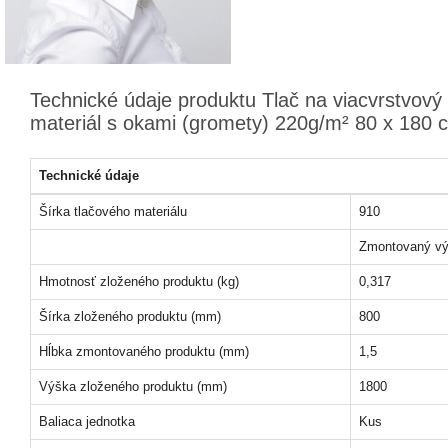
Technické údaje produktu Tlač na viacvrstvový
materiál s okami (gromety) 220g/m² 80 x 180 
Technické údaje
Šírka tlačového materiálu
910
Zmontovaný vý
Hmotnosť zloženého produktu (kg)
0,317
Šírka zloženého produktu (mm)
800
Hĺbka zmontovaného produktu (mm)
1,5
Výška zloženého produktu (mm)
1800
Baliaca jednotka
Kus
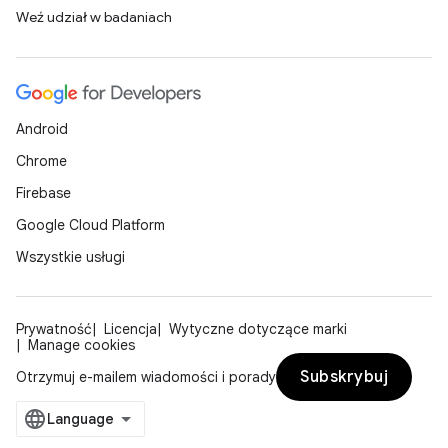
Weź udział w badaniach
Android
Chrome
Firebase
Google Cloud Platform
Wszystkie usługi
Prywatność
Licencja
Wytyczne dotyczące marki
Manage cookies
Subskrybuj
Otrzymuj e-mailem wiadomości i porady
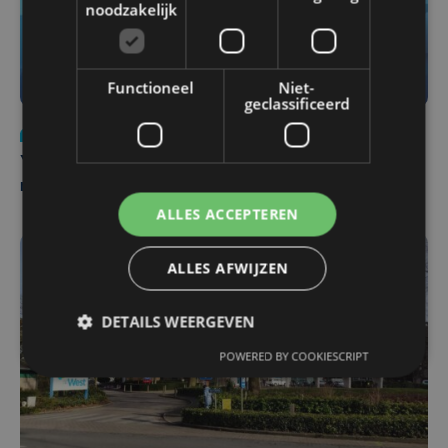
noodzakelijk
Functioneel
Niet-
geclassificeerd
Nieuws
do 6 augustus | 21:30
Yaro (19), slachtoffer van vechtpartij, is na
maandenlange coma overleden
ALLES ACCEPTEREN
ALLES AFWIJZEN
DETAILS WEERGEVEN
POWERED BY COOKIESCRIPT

...

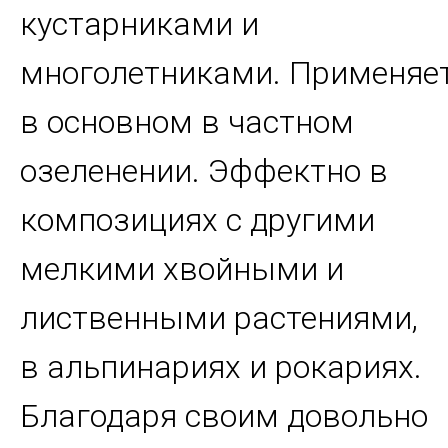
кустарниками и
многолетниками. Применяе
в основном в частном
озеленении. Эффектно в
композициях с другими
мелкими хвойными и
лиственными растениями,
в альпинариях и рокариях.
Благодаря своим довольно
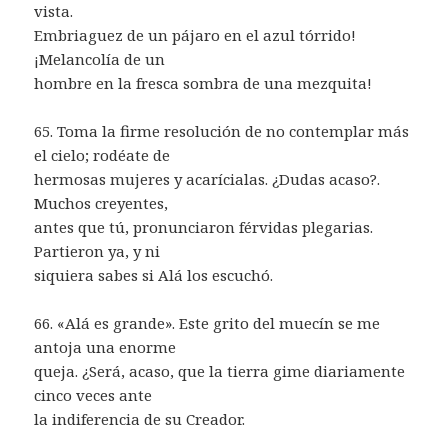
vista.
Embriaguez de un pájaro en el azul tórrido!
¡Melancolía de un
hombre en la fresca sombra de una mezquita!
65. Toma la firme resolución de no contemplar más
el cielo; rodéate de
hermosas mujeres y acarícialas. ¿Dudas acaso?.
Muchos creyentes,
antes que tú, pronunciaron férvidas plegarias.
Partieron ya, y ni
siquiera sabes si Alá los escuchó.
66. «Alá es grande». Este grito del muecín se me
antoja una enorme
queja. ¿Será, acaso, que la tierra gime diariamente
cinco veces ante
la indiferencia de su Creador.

— PROBLEM REQUIREMENTS —
When the word "Šírka" shows up in a line of the entries, pull that line out.

— RESPONSE BOX —
Šírka tlačového materiálu
Šírka zloženého produktu (mm)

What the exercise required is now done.